07:44:24 ema@grafana1002.eqiad.wmnet:/srv/grafana-grizzly
$ grr diff slo_dashboards.jsonnet
Dashboard/slo-logstash no differences
Dashboard/slo-varnish-tmpl not present in Dashboard
Dashboard/slo-apigw no differences
Dashboard/slo-etcd-tmpl no differences
Dashboard/slo-etcd no differences
Dashboard/slo-logstash-tmpl no differences

Yes, this is right. I wish this would output the full diff containing the new dashboard, but since it doesn't exist yet in Grafana Grizzly outputs 'not present in Dashboard' with no diff. It could be made more intuitive, I'll open an issue upstream.

Also, I updated the wikitech docs with this information as well as a hint to run 'grr preview' in these cases, which will render the dashboards and upload them as snapshots for review before running apply.

The next step in the wikitech instructions suggests to run grr apply dashboardname, but I'll wait for you to take a look before doing so.

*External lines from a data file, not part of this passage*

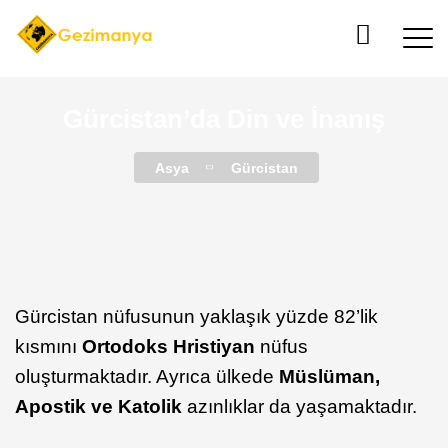
Gürcistan’da Din ve İnanış
Asya
Gürcistan
Gürcistan nüfusunun yaklaşık yüzde 82’lik
kısmını
Ortodoks Hristiyan
nüfus
oluşturmaktadır. Ayrıca ülkede
Müslüman,
Apostik ve Katolik
azınlıklar da yaşamaktadır.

Thanks!

Looks good, next step is an optional grr preview slo_dashboards.jsonnet and finally grr apply slo_dashboards.jsonnet

Mentioned in SAL (#wikimedia-operations) [2021-09-01T07:45:13Z] <ema> deploy Varnish SLO dashboard with grr apply slo_dashboards.jsonnet T289036

Also, I updated the wikitech docs with this information as well as a hint to run 'grr preview' in these cases, which will render the dashboards and upload them as snapshots for review before running apply.

Perfect! Thank you.

Looks good, next step is an optional grr preview slo_dashboards.jsonnet and finally grr apply slo_dashboards.jsonnet

Done, that worked! See https://grafana.wikimedia.org/d/slo-varnish-tmpl/varnish-slos-template-draft?orgId=1

There are a few things to improve, for example the cluster dropdown should only list cache_text and cache_upload, while it currently includes clusters such as appserver and bastion which obviously don't make much sense for a Varnish SLO dashboard. Other than that I think we look good, thank you @herron!

Change 717587 had a related patch set uploaded (by Herron; author: Herron):

[operations/grafana-grizzly@master] slo_dashboards: add cluster_label_query and set default

https://gerrit.wikimedia.org/r/717587

Change 717587 merged by Herron:

[operations/grafana-grizzly@master] slo_dashboards: add cluster_label_query and set default

https://gerrit.wikimedia.org/r/717587

the cluster dropdown should only list cache_text and cache_upload, while it currently includes clusters such as appserver and bastion which obviously don't make much sense for a Varnish SLO dashboard. Other than that I think we look good

This has been addressed in 717587 which adds the ability to customize the cluster label query per-dashboard and sets that appropriately for varnish. I think we're in good shape!